Alphabet Inc’s new Chief Executive Sundar Pichai unveiled sales figures that investors have long demanded, but shares fell 5 per cent as Google’s advertising business and the new data about YouTube and Google Cloud broadly disappointed.
Pichai had sought to counter slowing revenue growth in the company’s main advertising business by pointing to the Silicon Valley firm’s younger units.
But Pichai’s reveal that Google’s YouTube video streaming unit is generating ad revenue at a pace of $15 billion annually put it below rough estimates as high as $25 billion.
Divulging 53pc quarterly revenue growth for Google’s cloud services compared with a year ago meant it grew slower than the business it is trying to catch up to, Microsoft Corp’s Azure, which reported 62% quarterly rise in sales last week.
Alphabet has blamed currency exchange rates and its constant tweaking of features, saying that it is not focused on quarterly marks.
“We continue to be very focused on the benefit from better measurement, better ad delivery, better user experience,” Alphabet Chief Financial Officer Ruth Porat responded to an analyst. “But there will be variability over time because we’re very focused on what’s in the right long-term interest.” Shares of the company fell about 4.5pc in extended trading to $1,416.
“The stock was priced for perfection, and a top-line miss was enough to send it lower,” said Michael Pachter, analyst at Wedbush Securities. “YouTube was impressive at $15 billion for the year, Cloud less so at $8.9 billion.”
Other financial analysts said YouTube’s ad revenue was underwhelming too.
“YouTube is smaller than generally assumed, but on the flipside, search seems to have accelerated and is growing faster than feared,” said James Cordwell, analyst at Atlantic Equities.
Alphabet’s overall sales in the fourth quarter were $46.08 billion, up 17pc, compared with an average estimate of $46.94 billion among financial analysts tracked by Refinitiv.
Google ad sales in the holiday shopping quarter were $37.93 billion, up 16.7pc from the same period last year. Alphabet’s expenses have ballooned with the hiring of thousands of salespeople, building of new data centers and marketing the Google brand through hardware and other ventures.
For the fourth quarter, Alphabet’s total costs and expenses rose 18.5pc from a year ago to $36.809 billion.
Porat said hiring and infrastructure spending would accelerate in 2020.
Alphabet’s fourth-quarter profit was $10.67 billion, or $15.35 per share, compared with the analysts’ average estimate of $8.787 billion, or $12.53 per share.
Hardware sales fell in the fourth quarter compared with a year ago, Porat said. Results could suffer further from any protracted work stoppages in Asia as companies combat the outbreak of a new coronavirus in China, she said.
Google last week temporarily shut down all its offices in mainland China, Hong Kong and Taiwan due to the coronavirus. It has thousands of engineers across the region, including a hardware engineering center in Taiwan.
In December, Google CEO Pichai gained the additional role of Alphabet CEO from Larry Page as he and fellow co-founder Sergey Brin stepped back even further from day-to-day management.
The new YouTube disclosures under Pichai showed ad revenue grew 31pc compared with last year.

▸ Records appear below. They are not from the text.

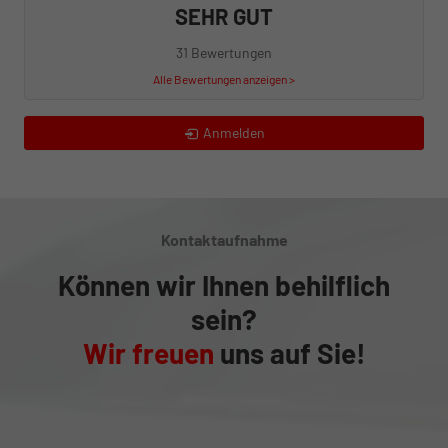
SEHR GUT
31 Bewertungen
Alle Bewertungen anzeigen >
Anmelden
Kontaktaufnahme
Können wir Ihnen behilflich
sein?
Wir freuen
uns auf Sie!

Pichai also said YouTube, which has 2 billion monthly users, generated about $750 million in subscription and other non-advertising revenue, but did not reveal a figure for the year-earlier period.
Pichai said YouTube had 20 million paid subscribers between YouTube’s Music and Premium ad-free viewing packages, and separately had 2 million paid subscribers for YouTube TV, which competes with Dish Network Corp’s Sling TV and Walt Disney Co’s Hulu to stream television online.
Amazon recently said it has 55 million music subscribers, while Apple Inc last year announced 60 million such subscribers. Sling had about 2.7 million subscribers as of last year, in line with estimates for Hulu.